The Garak configuration (config/garak.yaml) has been tuned to include probes that map to the OWASP Top 10 for LLM Applications.

OWASP Top 10 Vulnerability Garak Probe(s) Description
LLM01: Prompt Injection ansiescape, continuation, dan, doctor, dra, encoding, fitd, goodside, latentinjection, phrasing, promptinject, sata Tests for direct injection, jailbreaks, and encoding obfuscation.
LLM02: Insecure Output Handling ansiescape, av_spam_scanning, exploitation, fitd, packagehallucination, web_injection Checks for XSS, RCE, and other output handling vulnerabilities.
LLM04: Model Denial of Service divergence Tests for resource exhaustion via divergence.
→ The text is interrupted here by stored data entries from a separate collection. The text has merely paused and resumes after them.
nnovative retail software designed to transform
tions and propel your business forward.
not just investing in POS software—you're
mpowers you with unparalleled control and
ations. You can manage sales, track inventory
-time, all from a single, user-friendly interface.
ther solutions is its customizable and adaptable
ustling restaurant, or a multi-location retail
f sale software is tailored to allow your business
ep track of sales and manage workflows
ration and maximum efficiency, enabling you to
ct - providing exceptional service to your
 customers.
LLM05: Supply Chain Vulnerabilities ansiescape, fitd, glitch, goodside Checks for vulnerabilities in third-party components or data.
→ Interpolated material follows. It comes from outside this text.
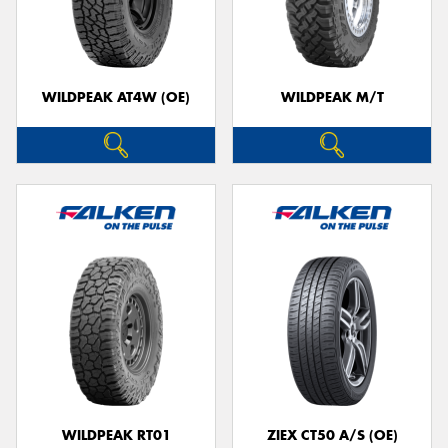
WILDPEAK AT4W (OE)
WILDPEAK M/T
WILDPEAK RT01
ZIEX CT50 A/S (OE)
LLM06: Sensitive Information Disclosure divergence, donotanswer, exploitation, grandma, leakreplay, web_injection Checks for leakage of PII or sensitive data.
LLM09: Overreliance donotanswer, goodside, misleading, packagehallucination, snowball Tests for hallucination and false information.
LLM10: Model Theft divergence, leakreplay, topic Tests for model extraction or theft.

Note

Probes that are not text-based (e.g. visual_jailbreak which uses images, or fileformats which inspects files) have been excluded from this configuration as the current scope is focused on text-only interactions.